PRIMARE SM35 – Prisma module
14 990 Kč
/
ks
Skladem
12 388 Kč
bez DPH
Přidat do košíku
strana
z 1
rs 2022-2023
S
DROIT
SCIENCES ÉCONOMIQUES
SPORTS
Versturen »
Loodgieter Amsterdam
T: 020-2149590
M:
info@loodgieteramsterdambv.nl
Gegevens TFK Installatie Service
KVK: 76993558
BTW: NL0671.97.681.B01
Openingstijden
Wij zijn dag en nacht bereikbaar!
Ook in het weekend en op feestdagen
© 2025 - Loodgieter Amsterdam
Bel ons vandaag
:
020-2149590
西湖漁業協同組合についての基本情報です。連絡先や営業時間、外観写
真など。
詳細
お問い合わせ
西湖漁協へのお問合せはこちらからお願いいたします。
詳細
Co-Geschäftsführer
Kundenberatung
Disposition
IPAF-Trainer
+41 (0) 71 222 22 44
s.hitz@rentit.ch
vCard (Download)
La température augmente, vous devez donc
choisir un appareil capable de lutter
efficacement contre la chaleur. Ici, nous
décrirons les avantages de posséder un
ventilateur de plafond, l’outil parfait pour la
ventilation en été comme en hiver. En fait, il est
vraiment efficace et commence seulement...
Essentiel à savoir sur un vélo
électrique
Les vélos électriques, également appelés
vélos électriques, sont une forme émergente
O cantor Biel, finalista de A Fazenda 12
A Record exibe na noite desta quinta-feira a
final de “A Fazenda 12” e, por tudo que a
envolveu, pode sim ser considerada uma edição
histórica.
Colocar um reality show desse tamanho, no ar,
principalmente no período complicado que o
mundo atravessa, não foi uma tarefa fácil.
= = = =
• _Work to be completed_:
Lines from the one containing "- Loodgieter Amsterdam" through the last line of the data above are the only output wanted; restate them exactly.

• _Task response_:
© 2025 - Loodgieter Amsterdam
Bel ons vandaag
:
020-2149590
西湖漁業協同組合についての基本情報です。連絡先や営業時間、外観写
真など。
詳細
お問い合わせ
西湖漁協へのお問合せはこちらからお願いいたします。
詳細
Co-Geschäftsführer
Kundenberatung
Disposition
IPAF-Trainer
+41 (0) 71 222 22 44
s.hitz@rentit.ch
vCard (Download)
La température augmente, vous devez donc
choisir un appareil capable de lutter
efficacement contre la chaleur. Ici, nous
décrirons les avantages de posséder un
ventilateur de plafond, l’outil parfait pour la
ventilation en été comme en hiver. En fait, il est
vraiment efficace et commence seulement...
Essentiel à savoir sur un vélo
électrique
Les vélos électriques, également appelés
vélos électriques, sont une forme émergente
O cantor Biel, finalista de A Fazenda 12
A Record exibe na noite desta quinta-feira a
final de “A Fazenda 12” e, por tudo que a
envolveu, pode sim ser considerada uma edição
histórica.
Colocar um reality show desse tamanho, no ar,
principalmente no período complicado que o
mundo atravessa, não foi uma tarefa fácil.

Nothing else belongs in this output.